Page images and extracted text:
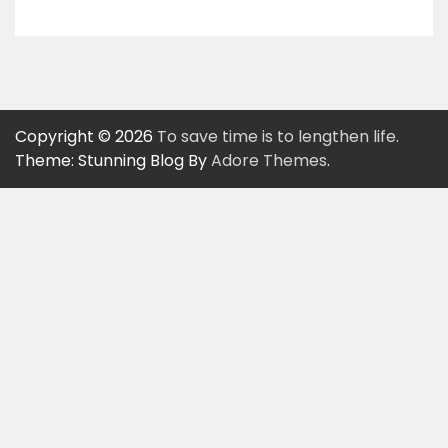
Copyright © 2026
To save time is to lengthen life.
Theme: Stunning Blog By
Adore Themes
.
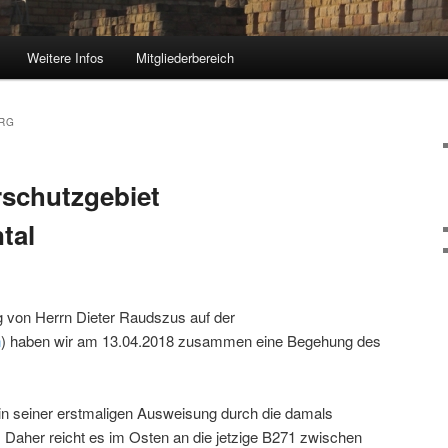
Weitere Infos
Mitgliederbereich
RG
schutzgebiet
tal
g von Herrn Dieter Raudszus auf der
n
) haben wir am 13.04.2018 zusammen eine Begehung des
in seiner erstmaligen Ausweisung durch die damals
. Daher reicht es im Osten an die jetzige B271 zwischen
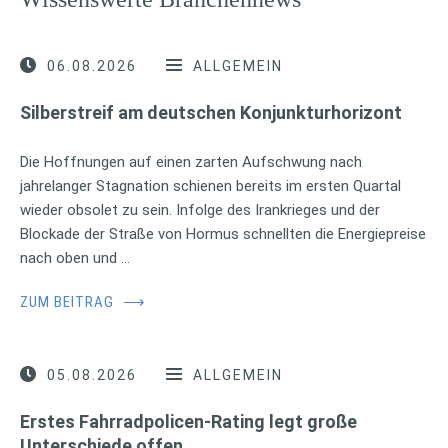
06.08.2026
ALLGEMEIN
Silberstreif am deutschen Konjunkturhorizont
Die Hoffnungen auf einen zarten Aufschwung nach
jahrelanger Stagnation schienen bereits im ersten Quartal
wieder obsolet zu sein. Infolge des Irankrieges und der
Blockade der Straße von Hormus schnellten die Energiepreise
nach oben und …
ZUM BEITRAG
⟶
05.08.2026
ALLGEMEIN
Erstes Fahrradpolicen-Rating legt große
Unterschiede offen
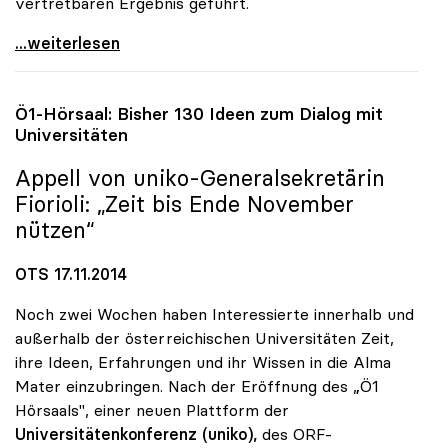
vertretbaren Ergebnis geführt.
UG-Novelle: uniko begrüsst konstruktive Haltung
...weiterlesen
Ö1-Hörsaal: Bisher 130 Ideen zum Dialog mit
Universitäten
Appell von
uniko
-Generalsekretärin
Fiorioli: „Zeit bis Ende November
nützen“
OTS 17.11.2014
Noch zwei Wochen haben Interessierte innerhalb und
außerhalb der österreichischen Universitäten Zeit,
ihre Ideen, Erfahrungen und ihr Wissen in die Alma
Mater einzubringen. Nach der Eröffnung des „Ö1
Hörsaals", einer neuen Plattform der
Universitätenkonferenz (uniko),
des ORF-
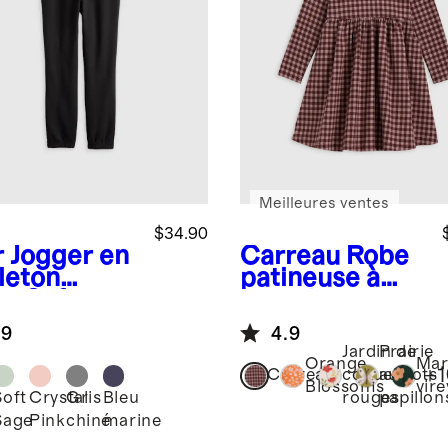
Meilleures ventes
$34.90
r
Jogger en
Carreau
Robe
leton
patineuse à
erSoft
manches
longues en
.9
4.9
coton
Jardin de
Prairie
biologique
Orange
Mar
+
1
Carreau
coquelicots
aux
Blossoms
vir
Soft
Crystal
Gris
Bleu
rouges
papillon
Sage
Pink
chiné
marine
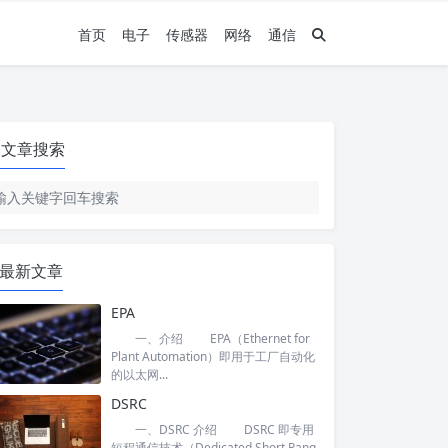
首页
电子
传感器
网络
通信
文章搜索
最新文章
EPA
一、介绍 EPA（Ethernet for
Plant Automation）即用于工厂自动化
的以太网...
DSRC
一、DSRC 介绍 DSRC 即专用
短程通信技术（Dedicated Short Rang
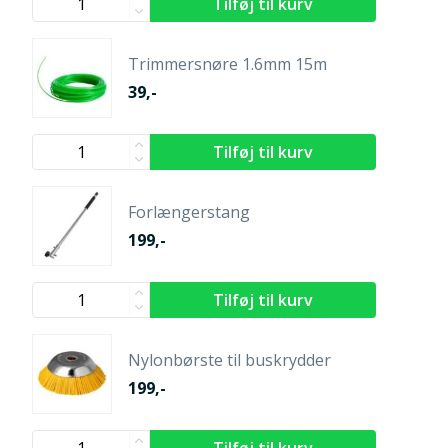
Trimmersnøre 1.6mm 15m
39,-
Forlængerstang
199,-
Nylonbørste til buskrydder
199,-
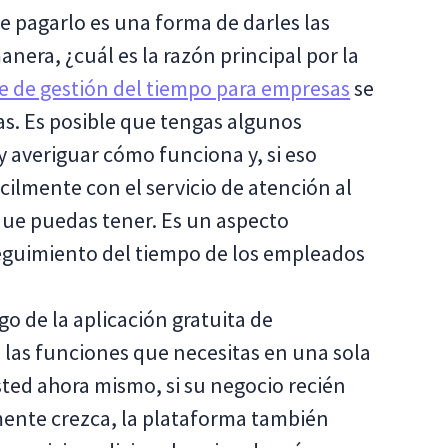
e pagarlo es una forma de darles las
anera, ¿cuál es la razón principal por la
e de gestión del tiempo para empresas
se
as. Es posible que tengas algunos
 averiguar cómo funciona y, si eso
ilmente con el servicio de atención al
que puedas tener. Es un aspecto
seguimiento del tiempo de los empleados
o de la aplicación gratuita de
 las funciones que necesitas en una sola
ted ahora mismo, si su negocio recién
ente crezca, la plataforma también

» What to do:
Pictures stay out. Repeat only the lines from the beginning of the data through the line that has "Silberstreif am deutschen Konjunkturhorizont".

» Written response:
Copyright © 2026
To save time is to lengthen life.
Theme: Stunning Blog By
Adore Themes
.
Weitere Infos
Mitgliederbereich
RG
schutzgebiet
tal
g von Herrn Dieter Raudszus auf der
n
) haben wir am 13.04.2018 zusammen eine Begehung des
in seiner erstmaligen Ausweisung durch die damals
. Daher reicht es im Osten an die jetzige B271 zwischen
06.08.2026
ALLGEMEIN
Silberstreif am deutschen Konjunkturhorizont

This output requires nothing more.